Anyway, this was recorded on April 30, 2005, a very fond memory of mine. The concert was sponsored by UK’s college radio station WRFL 88.1 the year I was general manager. All of the show’s helping hands, with the exception of two, went M.I.A. (as in missing, not as in that chick from British India who keeps her lips perpetually persed and rocks out hip-hop for NPR listeners), so I was pretty proud that we pulled the show off without a hitch, especially after it sold out. Getting a personalized concert by hanging out in front of the stage for the sound czech was beyond amazing and pretty much made everything worth it. And enjoying Ariel Pink as an opener was almost too much awesome to take in. But you know what’s funny… at the time, a lot of people seemed to find both Ariel Pink and Animal Collective “unlistenable,” as in, we lost a chunk of the crowd halfway through the show. It’s strange to think now, but I wasn’t surprised at the time, since there wasn’t much of Sung Tongs material played. How the paradigm shifts, I suppose.


The University of Kentucky is a dry campus, and as WRFL is student-funded, we were obliged to, ya know, not provide beer on the band’s rider. So after the show, my friend John Edwards (no relation to the cheatin’ dog politician or the psychic medium) and I brought both Animal Collective and Ariel Pink to our favorite bar, Buster’s. The guys were super pleasant, as they were the second time I ran into them during their show while under the employ of The Dame in May of ‘07, where they premiered the majority of Strawberry Jam. Noah helped me hang up and straighten a couple of large posters as I tried to get the concert hall looking spiffy for a most excellent show. I like Animal Collective as people as well as artists. Just not Merriweather Post Pavilion so much.

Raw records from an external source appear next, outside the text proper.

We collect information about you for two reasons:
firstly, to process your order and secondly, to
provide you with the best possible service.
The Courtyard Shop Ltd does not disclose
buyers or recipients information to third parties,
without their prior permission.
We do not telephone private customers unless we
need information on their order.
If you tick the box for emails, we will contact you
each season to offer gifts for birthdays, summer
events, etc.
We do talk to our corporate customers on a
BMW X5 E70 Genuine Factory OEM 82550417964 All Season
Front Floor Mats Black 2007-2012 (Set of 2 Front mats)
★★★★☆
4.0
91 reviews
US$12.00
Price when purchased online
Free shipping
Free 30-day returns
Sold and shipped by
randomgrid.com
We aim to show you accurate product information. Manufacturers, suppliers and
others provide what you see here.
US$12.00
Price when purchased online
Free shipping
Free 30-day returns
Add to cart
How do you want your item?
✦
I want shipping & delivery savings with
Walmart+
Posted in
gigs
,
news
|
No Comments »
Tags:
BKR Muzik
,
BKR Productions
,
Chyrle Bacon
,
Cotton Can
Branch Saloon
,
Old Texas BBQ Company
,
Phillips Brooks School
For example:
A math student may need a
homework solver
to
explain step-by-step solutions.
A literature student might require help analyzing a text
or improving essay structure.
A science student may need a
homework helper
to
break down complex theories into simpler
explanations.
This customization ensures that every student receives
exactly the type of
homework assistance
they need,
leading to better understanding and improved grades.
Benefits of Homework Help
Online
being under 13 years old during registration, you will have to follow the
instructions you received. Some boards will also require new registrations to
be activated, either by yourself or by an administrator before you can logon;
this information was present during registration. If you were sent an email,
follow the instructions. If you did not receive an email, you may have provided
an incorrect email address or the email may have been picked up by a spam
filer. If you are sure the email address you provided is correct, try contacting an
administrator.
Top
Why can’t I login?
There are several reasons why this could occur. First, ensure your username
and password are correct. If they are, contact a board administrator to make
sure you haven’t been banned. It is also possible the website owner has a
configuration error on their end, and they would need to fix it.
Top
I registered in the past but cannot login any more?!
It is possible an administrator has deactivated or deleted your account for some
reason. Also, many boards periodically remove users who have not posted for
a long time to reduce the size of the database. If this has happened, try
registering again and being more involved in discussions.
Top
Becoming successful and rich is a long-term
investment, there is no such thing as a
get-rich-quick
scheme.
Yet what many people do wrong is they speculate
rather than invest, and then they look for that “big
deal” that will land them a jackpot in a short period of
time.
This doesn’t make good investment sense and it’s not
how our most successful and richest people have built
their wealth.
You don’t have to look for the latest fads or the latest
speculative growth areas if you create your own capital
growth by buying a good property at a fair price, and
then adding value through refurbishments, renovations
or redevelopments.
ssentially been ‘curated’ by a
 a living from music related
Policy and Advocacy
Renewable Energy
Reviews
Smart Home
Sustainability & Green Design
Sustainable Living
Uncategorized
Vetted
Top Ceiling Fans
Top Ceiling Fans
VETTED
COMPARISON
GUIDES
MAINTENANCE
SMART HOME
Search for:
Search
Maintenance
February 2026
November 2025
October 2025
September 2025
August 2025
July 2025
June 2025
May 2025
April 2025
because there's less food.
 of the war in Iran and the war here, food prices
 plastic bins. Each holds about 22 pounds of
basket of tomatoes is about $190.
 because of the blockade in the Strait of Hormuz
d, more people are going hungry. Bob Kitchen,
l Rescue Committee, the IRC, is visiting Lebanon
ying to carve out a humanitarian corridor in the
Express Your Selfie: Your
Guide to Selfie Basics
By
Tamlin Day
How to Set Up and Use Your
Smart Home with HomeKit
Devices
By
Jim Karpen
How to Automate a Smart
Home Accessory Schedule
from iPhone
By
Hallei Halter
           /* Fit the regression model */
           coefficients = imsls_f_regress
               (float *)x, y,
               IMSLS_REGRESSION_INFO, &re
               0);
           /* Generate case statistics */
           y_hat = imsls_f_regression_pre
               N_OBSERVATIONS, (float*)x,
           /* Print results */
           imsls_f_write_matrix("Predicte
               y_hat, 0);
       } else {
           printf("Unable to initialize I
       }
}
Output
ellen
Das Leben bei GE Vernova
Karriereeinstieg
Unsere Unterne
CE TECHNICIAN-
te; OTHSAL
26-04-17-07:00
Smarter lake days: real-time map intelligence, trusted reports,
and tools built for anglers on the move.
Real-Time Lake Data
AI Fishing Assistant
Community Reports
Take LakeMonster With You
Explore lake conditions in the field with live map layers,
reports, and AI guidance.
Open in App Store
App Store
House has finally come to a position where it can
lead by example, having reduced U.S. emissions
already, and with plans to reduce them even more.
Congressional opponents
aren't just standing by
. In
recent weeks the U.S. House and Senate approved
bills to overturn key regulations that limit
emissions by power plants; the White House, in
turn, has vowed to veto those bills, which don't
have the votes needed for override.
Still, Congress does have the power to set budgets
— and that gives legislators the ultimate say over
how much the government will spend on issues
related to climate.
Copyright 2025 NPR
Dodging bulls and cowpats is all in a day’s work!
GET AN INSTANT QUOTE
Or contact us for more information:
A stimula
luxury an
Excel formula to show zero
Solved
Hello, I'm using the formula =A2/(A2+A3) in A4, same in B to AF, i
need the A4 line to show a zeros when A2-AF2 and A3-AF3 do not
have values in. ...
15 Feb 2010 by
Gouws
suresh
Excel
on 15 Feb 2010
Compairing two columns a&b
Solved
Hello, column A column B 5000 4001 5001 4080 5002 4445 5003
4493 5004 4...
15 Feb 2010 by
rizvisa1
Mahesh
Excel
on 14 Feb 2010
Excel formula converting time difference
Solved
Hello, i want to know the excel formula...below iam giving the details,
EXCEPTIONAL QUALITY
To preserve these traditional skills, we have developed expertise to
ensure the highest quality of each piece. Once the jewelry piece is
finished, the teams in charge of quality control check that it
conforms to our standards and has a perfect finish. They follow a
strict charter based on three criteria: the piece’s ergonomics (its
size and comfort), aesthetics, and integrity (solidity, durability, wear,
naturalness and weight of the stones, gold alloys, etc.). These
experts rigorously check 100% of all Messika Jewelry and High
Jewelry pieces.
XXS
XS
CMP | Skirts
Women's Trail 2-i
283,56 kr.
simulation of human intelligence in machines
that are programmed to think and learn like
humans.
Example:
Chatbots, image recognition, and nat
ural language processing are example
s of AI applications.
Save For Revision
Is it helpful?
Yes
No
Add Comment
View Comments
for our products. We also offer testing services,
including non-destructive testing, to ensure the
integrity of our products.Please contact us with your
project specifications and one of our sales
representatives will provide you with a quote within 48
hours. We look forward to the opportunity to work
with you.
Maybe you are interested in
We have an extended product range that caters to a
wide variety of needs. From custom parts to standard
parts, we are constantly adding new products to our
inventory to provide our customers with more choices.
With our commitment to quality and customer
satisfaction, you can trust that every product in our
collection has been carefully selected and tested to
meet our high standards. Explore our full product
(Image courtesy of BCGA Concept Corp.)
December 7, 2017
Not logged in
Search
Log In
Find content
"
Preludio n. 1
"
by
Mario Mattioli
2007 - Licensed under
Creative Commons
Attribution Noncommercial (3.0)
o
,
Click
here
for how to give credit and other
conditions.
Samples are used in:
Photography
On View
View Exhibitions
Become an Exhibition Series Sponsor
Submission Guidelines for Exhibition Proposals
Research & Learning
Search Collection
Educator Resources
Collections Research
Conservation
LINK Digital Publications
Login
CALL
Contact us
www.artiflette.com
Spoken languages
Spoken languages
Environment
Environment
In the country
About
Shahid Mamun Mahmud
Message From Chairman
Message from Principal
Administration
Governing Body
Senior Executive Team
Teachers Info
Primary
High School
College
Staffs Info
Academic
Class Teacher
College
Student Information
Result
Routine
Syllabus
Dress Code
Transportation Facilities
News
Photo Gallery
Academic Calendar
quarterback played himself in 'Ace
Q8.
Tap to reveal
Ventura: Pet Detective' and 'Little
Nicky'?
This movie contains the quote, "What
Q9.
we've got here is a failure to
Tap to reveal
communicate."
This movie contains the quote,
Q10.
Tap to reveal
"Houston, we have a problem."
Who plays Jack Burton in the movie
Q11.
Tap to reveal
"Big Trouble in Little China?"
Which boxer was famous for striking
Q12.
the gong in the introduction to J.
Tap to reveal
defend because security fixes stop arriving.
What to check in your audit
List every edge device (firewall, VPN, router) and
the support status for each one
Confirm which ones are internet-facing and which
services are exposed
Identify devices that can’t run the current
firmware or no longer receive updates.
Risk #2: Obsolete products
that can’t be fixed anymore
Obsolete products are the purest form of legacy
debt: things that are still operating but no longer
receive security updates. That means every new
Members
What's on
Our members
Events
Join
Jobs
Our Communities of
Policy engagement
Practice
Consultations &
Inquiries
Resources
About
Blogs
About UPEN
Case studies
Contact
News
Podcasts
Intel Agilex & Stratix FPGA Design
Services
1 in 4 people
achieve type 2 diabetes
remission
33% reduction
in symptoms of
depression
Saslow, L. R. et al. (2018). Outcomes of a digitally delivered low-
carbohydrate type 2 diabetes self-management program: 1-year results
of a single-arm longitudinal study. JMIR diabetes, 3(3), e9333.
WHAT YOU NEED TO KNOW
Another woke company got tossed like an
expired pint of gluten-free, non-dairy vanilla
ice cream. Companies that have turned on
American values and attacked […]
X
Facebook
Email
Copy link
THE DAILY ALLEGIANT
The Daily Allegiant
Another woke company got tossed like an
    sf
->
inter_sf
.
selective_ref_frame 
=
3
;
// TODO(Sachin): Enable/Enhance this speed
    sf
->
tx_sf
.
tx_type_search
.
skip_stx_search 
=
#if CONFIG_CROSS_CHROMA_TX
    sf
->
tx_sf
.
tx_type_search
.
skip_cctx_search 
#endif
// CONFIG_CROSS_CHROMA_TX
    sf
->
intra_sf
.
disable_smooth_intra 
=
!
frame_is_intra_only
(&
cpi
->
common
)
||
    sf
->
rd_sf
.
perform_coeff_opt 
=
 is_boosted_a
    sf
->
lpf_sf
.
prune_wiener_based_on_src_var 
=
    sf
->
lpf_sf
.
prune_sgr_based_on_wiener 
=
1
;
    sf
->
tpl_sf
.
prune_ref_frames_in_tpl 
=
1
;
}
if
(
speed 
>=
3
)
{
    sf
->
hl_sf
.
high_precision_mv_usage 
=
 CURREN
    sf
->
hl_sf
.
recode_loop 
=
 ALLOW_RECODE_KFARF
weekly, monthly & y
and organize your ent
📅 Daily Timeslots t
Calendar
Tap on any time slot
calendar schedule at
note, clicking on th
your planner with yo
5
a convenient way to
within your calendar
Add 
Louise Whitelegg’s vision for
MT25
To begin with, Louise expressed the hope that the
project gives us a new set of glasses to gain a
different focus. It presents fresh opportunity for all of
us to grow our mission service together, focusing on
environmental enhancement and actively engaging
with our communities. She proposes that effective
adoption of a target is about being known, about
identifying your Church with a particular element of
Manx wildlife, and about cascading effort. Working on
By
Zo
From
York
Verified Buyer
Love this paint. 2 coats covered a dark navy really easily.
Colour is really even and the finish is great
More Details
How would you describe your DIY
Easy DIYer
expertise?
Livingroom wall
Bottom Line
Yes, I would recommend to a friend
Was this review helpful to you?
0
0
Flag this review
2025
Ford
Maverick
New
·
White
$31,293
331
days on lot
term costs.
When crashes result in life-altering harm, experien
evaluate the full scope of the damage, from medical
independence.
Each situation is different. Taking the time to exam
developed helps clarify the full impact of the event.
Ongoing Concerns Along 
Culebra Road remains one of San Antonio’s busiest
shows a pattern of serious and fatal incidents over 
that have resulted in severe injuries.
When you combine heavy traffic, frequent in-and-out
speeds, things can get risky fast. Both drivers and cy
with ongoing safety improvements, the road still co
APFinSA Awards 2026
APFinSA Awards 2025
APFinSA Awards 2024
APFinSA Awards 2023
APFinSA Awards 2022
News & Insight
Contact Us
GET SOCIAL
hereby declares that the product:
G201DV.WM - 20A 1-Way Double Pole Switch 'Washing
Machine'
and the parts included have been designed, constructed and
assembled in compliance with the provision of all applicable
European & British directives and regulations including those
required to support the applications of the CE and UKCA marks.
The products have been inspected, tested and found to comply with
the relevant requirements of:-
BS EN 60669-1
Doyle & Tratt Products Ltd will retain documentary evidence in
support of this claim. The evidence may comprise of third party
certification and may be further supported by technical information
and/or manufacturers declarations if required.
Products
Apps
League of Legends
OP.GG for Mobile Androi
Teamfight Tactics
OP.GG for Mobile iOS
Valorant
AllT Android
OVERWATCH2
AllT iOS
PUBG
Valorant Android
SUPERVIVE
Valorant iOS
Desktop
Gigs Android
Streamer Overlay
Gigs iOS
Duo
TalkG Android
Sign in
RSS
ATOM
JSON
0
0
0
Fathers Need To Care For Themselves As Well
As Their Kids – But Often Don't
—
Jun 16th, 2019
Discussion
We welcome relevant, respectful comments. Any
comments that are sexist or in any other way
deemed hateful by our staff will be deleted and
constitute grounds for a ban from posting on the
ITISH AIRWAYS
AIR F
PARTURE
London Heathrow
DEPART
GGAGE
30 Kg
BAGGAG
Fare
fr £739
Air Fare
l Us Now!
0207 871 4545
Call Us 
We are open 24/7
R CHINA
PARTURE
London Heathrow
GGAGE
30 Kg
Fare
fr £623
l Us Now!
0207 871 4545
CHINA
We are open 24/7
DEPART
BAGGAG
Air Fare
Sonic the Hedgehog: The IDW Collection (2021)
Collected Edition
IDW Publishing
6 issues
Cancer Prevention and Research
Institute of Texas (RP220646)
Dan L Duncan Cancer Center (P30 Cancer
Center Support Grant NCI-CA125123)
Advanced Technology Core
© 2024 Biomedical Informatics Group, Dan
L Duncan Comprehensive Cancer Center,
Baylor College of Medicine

Okay… a little long winded, yes, but I wanted to provide the history and nostalgia behind said MP3. I’m including an Ariel Pink track, too – not just because they opened the aforementioned show, but because it’s called “Crying” and I wanted to dedicate it to the haters.
MP3:::
Animal Collective – Country Fuck/Turn Into Something (Live @ ArtsPlace, 4.30.05)
Ariel Pink – Crying
























You should stop operating under the delusion that you have anything worthwhile or witty or authoratative to say and shut down “The Decibel Tolls.” Ktnx.
I hear ya, man. Fuck my blog. Shuttin’ this shit down 2nite.
Liked the ‘Under the Sea’/'Brothersport’ comparison, thought I heard a Disney-esque vibe to the track too.
Kind of semi-related to this, a while back I blogged about a song that sounded like the Batman theme. Let’s hear it for ’stuff that sounds like other stuff’
http://scrapmusic.wordpress.com/2008/11/30/thee-oh-sees_ghosts-in-the-trees/
Yeah, I can see that. Both traxxx have that surf rock quality.
Dude Bloggins, WTF is wrong with you, man. Next you’re going to say you don’t like Everybody Loves Raymond.
But I leik Everybuddy <3s Raymondz
Wow Kenny Bloggins, that 30,000 word essay you wrote on Merriweather Post Pavillion was FAR OUT!!! Could you maybe compile a book full of these pointless meanderings that I could wipe my senile Grandmother’s ass with the next time she shits herself silly. Ray Romano is a douche. Peace.
You are not the only one to dislike Merriweather. In fact, many blogs have noted that the album hardly compared to their past work. You are not unique or holier than thou in your views.
Not holier than thou, just curious why, at the time, no one else found MPP to not be up to the same standards as previous work. Has the backlash begun or somethin’? By many blogs, which blogs do you speak of? I read a lot of them, and Swan Fungus is the only other blog I’ve seen that critiqued MPP.